IOC Hits Back Against Criticism by US Anti-Doping Chief

The International Olympic Committee hit back Thursday at the US Anti-Doping Agency (USADA) after its chief accused the IOC of failing to hold Russia accountable for doping in sports.

In a rebuke directed at USADA CEO Travis Tygart, the IOC chastised the US over its struggles in tackling doping in its domestic leagues and for refusing to join the international fight against corruption in sport.

Tygart had in testimony to a US agency that looks at human rights in Europe said that in allowing Russian athletes to take part in the Rio and Pyeongchang Olympic games, the IOC “chose not to stand up for clean athletes and against institutionalized doping.”
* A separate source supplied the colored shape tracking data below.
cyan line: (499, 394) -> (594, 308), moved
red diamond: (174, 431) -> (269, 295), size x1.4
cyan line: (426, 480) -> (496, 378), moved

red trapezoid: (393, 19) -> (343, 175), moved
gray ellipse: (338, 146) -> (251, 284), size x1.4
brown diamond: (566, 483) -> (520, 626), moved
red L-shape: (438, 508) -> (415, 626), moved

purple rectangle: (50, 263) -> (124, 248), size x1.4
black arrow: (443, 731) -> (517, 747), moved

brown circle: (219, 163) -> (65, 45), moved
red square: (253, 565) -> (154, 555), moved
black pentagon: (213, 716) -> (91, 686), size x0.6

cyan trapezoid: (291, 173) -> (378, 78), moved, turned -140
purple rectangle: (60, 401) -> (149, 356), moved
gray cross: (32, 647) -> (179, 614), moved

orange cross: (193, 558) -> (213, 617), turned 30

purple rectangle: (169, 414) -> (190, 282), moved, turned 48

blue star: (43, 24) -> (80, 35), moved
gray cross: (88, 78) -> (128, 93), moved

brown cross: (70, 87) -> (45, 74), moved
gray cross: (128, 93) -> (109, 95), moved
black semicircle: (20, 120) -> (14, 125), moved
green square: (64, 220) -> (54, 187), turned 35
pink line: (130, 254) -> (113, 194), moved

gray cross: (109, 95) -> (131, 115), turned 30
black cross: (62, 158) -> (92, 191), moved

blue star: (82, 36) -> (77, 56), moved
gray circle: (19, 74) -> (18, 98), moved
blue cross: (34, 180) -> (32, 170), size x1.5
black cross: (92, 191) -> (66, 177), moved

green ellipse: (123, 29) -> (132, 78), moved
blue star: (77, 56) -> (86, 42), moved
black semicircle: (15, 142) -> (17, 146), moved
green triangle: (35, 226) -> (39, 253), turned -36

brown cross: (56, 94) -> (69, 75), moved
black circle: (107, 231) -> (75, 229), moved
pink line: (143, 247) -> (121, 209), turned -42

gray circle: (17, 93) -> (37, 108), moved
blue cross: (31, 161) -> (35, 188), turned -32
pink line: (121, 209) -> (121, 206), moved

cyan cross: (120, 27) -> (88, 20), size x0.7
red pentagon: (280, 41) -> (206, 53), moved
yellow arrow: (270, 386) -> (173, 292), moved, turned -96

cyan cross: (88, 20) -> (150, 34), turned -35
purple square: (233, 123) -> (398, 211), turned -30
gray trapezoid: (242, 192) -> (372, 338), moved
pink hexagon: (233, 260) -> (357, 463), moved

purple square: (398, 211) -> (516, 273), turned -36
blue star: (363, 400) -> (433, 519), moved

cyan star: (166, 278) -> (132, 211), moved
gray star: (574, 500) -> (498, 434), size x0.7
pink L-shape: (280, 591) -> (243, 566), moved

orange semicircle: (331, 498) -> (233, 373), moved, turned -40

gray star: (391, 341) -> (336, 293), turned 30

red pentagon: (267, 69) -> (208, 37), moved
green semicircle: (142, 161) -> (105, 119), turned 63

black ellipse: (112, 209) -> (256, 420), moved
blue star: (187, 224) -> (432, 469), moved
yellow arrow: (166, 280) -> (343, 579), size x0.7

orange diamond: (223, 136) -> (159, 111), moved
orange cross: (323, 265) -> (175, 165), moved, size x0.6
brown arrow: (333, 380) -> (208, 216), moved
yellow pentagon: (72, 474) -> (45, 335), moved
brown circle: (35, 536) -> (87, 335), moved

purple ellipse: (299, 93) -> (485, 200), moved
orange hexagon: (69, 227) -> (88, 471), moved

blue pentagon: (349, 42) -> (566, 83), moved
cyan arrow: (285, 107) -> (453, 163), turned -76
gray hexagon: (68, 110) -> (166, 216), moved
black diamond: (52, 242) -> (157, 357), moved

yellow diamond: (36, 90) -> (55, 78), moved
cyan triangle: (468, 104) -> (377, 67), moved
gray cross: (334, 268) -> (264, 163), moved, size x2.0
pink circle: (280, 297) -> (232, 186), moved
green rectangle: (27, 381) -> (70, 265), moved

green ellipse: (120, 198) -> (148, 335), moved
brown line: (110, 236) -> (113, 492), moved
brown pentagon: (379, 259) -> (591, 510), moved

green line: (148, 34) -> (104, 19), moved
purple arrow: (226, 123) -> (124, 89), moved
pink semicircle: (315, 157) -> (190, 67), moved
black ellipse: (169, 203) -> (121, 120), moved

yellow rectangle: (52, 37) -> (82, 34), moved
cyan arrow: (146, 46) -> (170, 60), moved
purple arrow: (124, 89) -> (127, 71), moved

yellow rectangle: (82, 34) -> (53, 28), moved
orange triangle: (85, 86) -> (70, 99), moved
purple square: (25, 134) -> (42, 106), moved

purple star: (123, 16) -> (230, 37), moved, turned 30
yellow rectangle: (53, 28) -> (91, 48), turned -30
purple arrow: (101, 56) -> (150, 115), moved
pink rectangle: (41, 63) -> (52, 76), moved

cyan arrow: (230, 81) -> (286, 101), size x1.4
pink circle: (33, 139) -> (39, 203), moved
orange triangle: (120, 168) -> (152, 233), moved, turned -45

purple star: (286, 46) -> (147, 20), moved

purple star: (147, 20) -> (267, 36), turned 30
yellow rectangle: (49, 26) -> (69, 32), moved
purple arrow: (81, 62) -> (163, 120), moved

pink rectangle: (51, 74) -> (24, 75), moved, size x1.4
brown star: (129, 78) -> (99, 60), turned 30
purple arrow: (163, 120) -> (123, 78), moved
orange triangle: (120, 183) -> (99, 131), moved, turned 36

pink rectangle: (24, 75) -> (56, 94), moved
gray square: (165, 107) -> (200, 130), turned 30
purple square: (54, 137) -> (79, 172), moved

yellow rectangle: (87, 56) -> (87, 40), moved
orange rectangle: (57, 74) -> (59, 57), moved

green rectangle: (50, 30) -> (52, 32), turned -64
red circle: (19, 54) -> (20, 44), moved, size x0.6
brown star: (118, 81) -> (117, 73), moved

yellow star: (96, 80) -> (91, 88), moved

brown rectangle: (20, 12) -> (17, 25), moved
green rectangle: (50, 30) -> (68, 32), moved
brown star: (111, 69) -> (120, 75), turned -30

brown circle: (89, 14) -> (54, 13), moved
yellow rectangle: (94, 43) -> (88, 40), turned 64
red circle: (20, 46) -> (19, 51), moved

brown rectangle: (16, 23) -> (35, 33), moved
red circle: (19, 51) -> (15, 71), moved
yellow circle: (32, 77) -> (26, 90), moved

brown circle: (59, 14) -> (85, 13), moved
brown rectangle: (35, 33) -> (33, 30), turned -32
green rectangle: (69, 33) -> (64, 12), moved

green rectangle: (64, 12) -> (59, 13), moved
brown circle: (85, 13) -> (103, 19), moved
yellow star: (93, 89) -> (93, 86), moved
“We very much appreciate and welcome moves in the United States to step up the fight against doping and we assume that the very worrying existing challenges with some of the professional leagues in the United States will be addressed as a matter of urgency — especially since this has become extremely obvious again in the last report of USADA,” an IOC spokesman said in a statement sent to AFP.

According to Tygart, the IOC had assembled clear evidence of state-sponsored doping in Russia but missed an opportunity to combat “culture of corruption through doping in global sport”.

“When the decisive moment arrived … the IOC failed to lead.”

Replying to the USADA critique, the IOC said it “would kindly invite the United States government to join ‘The International Partnership against Corruption in Sport,'” a global network formed to clean up sports governance, which includes most major sporting powers, except the US.